§ **Required work**: Look through the entries below and count the lines with "полностью" in them; the reply is the number alone.

******************************

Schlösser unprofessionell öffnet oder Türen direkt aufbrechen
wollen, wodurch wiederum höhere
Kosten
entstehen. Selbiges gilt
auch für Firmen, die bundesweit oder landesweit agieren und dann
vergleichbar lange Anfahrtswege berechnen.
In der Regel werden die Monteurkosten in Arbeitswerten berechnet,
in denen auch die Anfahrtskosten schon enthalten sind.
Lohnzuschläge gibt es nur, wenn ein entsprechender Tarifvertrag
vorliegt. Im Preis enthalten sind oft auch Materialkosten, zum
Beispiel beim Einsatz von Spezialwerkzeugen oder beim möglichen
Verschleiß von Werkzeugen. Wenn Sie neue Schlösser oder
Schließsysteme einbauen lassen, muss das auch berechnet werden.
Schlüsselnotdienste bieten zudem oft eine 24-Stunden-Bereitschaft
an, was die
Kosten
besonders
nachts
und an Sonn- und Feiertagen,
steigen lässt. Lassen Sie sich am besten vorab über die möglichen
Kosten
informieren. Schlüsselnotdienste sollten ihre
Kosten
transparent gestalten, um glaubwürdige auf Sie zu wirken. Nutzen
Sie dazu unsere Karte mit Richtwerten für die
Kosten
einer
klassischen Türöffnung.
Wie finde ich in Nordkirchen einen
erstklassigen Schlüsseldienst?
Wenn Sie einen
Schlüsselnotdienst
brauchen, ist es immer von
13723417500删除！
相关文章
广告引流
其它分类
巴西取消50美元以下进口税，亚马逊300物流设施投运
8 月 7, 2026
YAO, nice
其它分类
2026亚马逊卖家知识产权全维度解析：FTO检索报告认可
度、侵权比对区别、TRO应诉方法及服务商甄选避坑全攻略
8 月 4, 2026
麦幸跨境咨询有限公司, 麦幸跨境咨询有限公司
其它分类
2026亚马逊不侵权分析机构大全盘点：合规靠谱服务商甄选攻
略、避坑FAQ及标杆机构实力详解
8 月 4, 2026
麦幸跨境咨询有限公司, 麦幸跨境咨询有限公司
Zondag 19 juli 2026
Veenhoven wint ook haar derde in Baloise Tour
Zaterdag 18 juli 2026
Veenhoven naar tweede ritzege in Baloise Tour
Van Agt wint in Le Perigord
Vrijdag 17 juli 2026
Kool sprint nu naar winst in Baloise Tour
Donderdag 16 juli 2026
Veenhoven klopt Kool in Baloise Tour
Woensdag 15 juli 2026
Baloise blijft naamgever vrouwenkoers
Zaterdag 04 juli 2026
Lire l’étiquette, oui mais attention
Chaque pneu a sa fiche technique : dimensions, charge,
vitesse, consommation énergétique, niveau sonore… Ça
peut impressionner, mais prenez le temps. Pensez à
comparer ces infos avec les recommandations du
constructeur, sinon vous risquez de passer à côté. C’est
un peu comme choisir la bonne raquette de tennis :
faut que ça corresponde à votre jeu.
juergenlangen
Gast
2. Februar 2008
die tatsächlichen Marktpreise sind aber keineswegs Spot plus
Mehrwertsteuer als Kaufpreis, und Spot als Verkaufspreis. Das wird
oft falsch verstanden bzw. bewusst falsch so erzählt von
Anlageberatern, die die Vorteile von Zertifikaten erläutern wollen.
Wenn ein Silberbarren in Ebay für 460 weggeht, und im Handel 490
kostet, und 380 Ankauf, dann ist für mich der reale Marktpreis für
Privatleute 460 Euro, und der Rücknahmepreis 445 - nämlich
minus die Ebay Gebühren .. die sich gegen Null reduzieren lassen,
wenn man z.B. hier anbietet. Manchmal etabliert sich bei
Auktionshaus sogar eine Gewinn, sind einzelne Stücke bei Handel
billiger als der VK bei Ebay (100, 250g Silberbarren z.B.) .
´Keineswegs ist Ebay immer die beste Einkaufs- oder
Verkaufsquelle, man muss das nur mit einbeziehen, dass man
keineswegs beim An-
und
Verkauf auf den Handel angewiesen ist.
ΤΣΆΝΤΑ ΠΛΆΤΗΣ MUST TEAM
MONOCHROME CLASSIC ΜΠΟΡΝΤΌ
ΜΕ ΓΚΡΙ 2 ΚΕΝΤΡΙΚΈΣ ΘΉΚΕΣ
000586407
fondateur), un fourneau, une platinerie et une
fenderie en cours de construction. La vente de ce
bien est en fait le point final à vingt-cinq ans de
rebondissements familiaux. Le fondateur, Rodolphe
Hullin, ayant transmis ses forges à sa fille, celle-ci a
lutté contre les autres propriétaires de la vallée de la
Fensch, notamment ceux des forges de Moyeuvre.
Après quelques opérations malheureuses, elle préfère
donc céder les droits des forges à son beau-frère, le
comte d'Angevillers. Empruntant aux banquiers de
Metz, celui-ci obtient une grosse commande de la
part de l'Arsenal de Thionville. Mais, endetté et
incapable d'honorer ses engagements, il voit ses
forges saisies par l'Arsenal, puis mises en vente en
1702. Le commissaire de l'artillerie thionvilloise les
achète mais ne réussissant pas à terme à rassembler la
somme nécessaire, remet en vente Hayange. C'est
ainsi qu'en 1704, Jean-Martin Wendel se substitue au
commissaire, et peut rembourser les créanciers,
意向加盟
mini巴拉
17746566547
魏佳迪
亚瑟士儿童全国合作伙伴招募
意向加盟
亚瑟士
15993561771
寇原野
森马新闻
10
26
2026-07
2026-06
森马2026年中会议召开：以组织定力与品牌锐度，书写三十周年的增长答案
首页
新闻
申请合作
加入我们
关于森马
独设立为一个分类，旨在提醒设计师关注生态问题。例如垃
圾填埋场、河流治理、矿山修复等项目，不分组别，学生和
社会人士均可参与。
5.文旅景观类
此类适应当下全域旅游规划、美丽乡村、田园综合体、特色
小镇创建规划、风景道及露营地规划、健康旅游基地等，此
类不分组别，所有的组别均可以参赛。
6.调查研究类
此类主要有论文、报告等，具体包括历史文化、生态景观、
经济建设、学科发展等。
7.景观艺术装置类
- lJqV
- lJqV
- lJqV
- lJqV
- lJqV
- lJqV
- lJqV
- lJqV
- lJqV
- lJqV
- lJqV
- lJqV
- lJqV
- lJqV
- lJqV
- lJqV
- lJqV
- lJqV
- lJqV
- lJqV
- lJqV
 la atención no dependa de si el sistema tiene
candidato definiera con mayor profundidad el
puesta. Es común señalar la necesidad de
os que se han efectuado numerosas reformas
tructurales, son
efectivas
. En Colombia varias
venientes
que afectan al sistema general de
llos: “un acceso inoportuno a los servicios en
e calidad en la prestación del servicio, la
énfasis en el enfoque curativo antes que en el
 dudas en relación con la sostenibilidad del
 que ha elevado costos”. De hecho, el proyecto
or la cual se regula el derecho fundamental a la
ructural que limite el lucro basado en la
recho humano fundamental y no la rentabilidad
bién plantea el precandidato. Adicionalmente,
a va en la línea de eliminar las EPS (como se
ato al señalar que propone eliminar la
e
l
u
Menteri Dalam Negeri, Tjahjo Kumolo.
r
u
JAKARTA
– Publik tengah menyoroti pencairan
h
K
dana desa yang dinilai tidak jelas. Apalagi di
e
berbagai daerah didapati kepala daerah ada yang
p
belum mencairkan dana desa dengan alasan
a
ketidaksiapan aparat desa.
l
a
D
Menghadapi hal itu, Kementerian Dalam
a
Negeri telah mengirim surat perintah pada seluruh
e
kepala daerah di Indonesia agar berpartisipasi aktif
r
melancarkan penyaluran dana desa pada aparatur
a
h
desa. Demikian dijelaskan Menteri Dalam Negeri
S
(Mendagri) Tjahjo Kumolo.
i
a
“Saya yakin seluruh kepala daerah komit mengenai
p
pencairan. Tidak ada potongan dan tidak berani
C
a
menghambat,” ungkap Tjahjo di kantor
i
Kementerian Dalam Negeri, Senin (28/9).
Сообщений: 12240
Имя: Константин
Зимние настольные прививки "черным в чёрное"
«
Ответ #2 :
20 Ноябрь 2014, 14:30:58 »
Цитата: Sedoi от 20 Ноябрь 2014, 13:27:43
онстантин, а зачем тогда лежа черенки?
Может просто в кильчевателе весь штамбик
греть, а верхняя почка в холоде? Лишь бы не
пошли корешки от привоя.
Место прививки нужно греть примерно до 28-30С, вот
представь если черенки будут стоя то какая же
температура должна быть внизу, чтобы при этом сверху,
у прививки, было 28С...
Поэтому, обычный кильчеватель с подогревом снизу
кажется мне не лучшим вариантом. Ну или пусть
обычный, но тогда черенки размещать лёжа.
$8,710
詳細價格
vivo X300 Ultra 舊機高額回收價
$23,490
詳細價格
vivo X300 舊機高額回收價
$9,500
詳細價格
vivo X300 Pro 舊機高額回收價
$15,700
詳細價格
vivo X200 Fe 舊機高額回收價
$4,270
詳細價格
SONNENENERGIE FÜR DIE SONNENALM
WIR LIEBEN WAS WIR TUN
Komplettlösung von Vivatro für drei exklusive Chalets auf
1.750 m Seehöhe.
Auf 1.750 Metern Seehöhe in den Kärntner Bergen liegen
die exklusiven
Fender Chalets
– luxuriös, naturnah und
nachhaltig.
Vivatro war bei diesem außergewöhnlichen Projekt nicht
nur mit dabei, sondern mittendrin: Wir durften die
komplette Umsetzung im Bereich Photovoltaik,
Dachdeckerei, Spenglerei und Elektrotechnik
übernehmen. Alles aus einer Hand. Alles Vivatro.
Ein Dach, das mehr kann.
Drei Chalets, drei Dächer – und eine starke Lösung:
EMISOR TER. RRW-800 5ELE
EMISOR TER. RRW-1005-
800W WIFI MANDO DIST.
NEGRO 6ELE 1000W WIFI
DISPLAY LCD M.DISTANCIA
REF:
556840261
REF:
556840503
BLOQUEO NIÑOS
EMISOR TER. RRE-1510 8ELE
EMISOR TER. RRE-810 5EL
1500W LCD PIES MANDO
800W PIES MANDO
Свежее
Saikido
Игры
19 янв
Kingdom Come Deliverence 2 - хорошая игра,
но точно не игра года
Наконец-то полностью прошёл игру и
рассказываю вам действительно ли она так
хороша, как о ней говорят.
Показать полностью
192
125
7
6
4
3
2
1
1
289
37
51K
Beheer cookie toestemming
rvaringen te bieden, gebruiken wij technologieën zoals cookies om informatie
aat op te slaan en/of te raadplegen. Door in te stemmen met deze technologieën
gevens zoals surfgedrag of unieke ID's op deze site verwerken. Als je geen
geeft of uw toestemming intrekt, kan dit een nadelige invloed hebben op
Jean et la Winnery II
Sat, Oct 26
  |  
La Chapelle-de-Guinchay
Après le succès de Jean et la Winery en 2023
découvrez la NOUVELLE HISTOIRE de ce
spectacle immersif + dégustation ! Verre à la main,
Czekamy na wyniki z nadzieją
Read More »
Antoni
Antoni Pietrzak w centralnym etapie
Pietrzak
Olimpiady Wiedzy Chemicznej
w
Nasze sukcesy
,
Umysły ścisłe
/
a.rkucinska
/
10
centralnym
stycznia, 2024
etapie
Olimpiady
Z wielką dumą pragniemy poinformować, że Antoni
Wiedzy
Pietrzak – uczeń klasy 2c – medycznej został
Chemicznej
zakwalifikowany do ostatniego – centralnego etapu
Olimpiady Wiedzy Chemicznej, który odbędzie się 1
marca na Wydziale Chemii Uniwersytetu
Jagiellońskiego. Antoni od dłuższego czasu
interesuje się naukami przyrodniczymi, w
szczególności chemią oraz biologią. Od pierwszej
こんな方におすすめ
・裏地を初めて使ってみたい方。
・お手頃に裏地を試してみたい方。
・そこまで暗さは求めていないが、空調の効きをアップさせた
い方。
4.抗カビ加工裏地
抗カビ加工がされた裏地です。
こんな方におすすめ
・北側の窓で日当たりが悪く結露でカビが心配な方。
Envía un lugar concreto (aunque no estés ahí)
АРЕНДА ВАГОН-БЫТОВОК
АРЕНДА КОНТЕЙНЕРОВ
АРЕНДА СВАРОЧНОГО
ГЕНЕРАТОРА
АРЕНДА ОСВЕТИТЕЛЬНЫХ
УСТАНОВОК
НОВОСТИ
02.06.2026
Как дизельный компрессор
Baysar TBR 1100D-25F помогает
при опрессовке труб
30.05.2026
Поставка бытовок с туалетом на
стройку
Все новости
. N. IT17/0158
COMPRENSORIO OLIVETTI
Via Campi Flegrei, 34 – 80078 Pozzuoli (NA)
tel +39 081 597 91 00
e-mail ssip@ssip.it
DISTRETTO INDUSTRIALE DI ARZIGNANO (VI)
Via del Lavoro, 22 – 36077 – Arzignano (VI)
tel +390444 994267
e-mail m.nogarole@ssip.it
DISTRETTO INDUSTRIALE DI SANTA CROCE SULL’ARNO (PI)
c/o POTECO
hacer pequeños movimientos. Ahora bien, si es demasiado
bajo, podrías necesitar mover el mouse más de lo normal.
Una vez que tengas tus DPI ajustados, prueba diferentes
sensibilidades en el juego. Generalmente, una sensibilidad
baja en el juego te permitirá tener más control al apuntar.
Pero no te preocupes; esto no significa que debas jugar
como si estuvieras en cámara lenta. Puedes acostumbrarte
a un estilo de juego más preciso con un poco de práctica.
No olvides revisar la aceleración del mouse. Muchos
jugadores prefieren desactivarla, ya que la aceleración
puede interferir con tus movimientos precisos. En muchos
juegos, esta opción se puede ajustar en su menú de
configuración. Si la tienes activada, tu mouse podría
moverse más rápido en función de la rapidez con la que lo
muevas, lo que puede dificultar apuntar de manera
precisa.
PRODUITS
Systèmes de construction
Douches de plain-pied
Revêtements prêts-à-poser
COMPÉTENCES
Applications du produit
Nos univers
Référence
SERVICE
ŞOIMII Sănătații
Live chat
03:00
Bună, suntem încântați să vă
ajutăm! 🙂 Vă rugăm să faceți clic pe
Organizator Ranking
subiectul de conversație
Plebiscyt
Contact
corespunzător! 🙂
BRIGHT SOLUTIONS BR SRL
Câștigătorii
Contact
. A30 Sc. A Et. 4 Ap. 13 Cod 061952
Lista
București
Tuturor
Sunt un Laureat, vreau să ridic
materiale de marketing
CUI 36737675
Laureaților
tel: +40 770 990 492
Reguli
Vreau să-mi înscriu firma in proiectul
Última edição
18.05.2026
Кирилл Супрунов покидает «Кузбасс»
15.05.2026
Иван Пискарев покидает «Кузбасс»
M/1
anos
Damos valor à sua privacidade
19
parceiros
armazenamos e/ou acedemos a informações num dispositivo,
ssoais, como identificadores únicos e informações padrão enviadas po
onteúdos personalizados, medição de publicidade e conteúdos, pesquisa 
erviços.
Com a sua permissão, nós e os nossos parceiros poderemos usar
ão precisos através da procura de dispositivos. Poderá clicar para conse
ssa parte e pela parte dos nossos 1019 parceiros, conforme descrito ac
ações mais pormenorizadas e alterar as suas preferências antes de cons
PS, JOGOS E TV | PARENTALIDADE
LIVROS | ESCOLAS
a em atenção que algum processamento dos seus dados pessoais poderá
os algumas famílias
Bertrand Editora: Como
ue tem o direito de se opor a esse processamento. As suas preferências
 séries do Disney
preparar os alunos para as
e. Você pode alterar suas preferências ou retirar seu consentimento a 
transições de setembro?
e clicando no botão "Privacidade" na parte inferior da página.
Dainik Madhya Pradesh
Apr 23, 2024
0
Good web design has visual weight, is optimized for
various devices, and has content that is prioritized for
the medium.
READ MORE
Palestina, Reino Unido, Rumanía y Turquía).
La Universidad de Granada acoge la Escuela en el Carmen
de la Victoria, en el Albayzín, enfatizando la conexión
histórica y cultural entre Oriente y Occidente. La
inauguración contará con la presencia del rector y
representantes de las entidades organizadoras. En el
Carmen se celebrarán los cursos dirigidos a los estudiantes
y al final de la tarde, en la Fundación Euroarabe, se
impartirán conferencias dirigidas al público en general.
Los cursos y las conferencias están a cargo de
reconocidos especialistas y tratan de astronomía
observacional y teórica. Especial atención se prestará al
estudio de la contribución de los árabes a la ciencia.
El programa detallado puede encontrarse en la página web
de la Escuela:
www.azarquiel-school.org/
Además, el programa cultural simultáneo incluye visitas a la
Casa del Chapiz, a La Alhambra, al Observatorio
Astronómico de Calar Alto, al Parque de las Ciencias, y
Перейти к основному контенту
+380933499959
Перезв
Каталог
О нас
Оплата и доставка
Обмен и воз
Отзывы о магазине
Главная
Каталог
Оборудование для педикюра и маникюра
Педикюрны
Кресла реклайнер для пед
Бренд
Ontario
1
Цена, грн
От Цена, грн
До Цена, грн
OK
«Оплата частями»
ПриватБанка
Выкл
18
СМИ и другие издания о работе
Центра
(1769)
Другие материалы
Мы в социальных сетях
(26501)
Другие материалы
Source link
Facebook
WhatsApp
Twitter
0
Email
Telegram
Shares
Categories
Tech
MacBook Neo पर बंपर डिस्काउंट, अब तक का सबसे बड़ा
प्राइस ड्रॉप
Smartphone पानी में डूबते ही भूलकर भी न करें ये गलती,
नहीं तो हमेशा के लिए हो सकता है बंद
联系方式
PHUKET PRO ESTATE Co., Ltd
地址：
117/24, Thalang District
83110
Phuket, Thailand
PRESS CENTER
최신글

******************************

§ **Completed task**: 2